• **Problem statement**
Count the lines in the records below that contain the word "системы", and give only that count.

• **Extracted material**
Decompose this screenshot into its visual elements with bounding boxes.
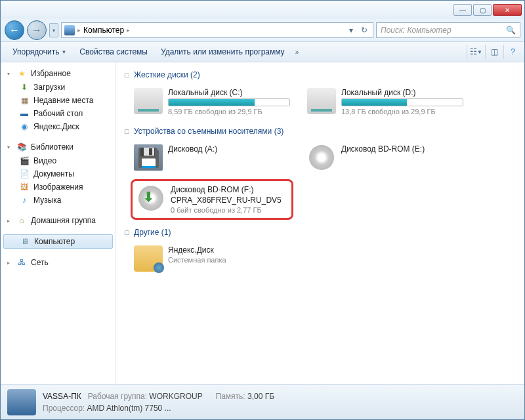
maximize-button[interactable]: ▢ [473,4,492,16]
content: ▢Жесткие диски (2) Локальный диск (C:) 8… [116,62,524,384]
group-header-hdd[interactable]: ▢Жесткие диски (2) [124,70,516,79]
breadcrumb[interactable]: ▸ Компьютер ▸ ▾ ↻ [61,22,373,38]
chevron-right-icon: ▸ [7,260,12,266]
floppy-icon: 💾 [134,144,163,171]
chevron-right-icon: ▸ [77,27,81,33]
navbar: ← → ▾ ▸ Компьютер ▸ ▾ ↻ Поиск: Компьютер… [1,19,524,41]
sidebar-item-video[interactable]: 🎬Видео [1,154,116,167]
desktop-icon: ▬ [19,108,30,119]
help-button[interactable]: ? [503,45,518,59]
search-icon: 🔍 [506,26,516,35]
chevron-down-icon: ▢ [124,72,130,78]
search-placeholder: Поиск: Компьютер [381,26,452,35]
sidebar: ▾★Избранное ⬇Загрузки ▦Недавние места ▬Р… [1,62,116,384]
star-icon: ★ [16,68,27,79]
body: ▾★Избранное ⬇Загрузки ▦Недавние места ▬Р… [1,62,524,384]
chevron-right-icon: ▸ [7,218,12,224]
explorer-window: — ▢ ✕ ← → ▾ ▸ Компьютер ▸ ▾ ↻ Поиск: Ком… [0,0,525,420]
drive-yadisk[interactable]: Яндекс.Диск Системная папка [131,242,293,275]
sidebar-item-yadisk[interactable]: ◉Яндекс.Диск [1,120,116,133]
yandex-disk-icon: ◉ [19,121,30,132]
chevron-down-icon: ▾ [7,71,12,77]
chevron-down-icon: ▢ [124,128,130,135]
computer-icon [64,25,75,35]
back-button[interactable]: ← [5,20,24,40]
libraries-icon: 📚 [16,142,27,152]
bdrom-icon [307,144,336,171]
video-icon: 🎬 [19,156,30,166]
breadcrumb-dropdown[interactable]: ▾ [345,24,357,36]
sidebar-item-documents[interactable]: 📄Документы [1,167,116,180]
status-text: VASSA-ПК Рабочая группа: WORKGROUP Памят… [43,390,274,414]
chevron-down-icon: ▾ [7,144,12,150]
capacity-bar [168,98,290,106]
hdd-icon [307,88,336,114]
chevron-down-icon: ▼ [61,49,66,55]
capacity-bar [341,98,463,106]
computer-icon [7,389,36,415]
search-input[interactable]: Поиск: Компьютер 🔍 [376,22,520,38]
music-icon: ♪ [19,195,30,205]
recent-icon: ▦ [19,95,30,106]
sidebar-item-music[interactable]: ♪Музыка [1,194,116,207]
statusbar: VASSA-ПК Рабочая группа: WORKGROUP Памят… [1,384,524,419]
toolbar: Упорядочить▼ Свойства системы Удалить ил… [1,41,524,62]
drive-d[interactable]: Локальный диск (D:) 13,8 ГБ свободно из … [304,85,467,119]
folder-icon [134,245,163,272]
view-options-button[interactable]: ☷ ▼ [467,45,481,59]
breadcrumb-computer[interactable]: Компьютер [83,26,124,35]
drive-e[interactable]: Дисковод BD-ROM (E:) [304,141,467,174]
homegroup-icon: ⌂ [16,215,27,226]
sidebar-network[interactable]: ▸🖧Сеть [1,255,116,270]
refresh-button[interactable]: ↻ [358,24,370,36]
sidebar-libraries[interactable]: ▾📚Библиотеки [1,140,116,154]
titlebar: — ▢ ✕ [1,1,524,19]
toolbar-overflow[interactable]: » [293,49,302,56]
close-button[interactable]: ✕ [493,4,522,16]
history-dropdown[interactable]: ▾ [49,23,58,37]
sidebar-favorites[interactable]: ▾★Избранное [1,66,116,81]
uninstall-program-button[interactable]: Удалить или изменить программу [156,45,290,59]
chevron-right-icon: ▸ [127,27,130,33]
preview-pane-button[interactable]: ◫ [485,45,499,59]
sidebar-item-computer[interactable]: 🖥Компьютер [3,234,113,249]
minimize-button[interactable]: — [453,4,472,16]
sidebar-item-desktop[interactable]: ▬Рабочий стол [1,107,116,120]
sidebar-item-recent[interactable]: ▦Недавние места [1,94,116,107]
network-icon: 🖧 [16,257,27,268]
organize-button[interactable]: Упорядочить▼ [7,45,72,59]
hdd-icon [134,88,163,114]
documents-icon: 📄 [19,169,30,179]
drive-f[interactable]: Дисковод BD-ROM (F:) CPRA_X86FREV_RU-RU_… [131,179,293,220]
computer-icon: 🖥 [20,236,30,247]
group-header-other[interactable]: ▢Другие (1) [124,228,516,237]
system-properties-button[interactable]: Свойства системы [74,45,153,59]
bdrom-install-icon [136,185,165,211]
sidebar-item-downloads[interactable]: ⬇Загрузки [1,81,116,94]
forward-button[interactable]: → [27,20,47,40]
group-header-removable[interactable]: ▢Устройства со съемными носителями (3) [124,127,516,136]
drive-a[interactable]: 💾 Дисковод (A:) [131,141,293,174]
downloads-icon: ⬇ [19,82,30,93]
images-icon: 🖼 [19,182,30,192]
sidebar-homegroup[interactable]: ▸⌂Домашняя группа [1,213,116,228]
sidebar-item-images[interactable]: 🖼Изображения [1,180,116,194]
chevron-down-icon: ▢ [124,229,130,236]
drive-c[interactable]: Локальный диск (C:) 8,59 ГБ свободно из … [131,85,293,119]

---

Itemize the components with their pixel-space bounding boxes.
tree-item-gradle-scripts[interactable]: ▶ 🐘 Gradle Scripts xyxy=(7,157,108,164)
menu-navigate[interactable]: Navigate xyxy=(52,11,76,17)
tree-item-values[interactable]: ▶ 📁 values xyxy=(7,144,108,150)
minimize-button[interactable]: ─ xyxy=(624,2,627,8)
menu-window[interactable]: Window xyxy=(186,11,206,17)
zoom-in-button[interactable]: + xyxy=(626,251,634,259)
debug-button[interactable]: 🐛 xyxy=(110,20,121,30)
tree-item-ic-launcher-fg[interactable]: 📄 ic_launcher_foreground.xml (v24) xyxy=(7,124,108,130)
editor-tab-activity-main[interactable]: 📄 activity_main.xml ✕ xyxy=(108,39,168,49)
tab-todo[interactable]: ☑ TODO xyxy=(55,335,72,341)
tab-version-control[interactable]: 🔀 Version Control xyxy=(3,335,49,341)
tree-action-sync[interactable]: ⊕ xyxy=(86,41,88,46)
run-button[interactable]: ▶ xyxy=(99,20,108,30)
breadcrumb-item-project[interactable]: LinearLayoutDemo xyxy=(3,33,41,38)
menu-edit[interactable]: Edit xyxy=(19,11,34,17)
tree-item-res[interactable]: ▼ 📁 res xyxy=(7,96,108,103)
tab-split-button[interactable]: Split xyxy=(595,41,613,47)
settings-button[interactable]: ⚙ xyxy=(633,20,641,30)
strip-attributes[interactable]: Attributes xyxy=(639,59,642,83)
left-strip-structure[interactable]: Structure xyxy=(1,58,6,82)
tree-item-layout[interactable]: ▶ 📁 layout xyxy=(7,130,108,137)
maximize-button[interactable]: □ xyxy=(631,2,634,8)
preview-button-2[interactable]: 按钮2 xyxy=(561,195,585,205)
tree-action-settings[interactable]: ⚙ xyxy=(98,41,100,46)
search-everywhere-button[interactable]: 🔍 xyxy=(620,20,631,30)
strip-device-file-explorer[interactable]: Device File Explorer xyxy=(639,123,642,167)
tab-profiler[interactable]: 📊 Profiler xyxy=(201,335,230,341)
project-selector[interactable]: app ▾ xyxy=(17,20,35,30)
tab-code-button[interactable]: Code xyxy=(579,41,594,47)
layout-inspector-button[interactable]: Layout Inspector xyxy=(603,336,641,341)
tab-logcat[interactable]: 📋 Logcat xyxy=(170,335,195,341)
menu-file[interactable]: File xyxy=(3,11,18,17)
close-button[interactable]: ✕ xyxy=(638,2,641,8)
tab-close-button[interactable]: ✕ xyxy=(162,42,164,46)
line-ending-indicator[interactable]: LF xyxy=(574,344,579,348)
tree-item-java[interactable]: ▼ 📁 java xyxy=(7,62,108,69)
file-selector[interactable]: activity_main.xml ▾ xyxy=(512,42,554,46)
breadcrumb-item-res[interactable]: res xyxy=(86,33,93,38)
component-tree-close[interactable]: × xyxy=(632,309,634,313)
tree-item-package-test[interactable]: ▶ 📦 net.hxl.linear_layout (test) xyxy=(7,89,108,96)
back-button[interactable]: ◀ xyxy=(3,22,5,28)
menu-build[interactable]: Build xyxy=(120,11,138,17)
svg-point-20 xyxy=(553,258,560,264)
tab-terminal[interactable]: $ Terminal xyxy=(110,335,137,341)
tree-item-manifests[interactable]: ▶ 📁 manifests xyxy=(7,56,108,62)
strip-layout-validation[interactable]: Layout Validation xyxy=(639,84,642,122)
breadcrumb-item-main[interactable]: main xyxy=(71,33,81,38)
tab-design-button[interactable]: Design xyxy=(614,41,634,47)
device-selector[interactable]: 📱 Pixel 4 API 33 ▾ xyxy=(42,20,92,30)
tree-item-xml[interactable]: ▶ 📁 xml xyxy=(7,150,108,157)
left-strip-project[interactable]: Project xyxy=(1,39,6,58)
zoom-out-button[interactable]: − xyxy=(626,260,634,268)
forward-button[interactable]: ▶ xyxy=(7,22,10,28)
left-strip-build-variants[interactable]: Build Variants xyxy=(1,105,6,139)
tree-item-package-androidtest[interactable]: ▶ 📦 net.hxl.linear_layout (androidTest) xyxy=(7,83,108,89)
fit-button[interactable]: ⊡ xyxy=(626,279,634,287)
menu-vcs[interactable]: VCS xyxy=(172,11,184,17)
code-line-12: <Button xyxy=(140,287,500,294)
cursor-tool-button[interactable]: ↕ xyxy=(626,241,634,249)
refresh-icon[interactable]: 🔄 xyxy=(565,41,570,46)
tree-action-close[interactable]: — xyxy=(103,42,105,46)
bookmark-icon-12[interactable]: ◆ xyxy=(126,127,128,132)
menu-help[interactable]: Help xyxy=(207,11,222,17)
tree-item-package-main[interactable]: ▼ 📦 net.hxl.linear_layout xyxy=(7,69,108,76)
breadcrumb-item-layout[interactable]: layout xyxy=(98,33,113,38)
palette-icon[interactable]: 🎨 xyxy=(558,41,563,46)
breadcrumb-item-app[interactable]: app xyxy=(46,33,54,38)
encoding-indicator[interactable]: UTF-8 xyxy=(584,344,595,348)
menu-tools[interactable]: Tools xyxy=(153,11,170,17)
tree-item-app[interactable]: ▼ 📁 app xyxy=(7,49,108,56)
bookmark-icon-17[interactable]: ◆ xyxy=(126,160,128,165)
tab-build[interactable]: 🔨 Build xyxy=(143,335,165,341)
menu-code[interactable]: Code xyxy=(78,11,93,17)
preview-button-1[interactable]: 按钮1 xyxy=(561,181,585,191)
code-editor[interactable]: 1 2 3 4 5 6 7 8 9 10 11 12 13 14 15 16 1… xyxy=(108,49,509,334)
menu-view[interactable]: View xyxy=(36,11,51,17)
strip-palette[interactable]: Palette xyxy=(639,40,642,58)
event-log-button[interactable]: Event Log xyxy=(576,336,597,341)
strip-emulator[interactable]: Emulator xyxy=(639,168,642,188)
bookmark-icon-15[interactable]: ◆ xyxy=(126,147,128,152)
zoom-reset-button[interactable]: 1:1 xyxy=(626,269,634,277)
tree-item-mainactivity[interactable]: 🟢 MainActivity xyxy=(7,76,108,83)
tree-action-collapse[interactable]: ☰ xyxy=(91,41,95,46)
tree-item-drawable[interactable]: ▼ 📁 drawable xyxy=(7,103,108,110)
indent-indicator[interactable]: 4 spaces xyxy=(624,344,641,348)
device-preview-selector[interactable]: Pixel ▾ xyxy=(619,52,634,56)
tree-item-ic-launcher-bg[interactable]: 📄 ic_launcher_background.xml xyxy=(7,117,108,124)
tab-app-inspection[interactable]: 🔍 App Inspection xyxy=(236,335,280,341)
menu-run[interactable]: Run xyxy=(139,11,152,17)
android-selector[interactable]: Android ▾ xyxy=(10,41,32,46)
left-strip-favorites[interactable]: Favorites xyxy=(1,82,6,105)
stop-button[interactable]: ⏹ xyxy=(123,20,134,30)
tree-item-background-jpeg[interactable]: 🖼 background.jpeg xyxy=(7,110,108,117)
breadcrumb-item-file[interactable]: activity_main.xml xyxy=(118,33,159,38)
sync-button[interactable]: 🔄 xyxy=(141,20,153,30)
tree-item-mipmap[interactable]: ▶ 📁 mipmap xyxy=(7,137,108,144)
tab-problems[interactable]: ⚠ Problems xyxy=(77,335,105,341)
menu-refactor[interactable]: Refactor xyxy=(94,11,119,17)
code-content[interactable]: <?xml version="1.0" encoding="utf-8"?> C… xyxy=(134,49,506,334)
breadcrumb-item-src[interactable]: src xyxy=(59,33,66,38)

• **Task response**
2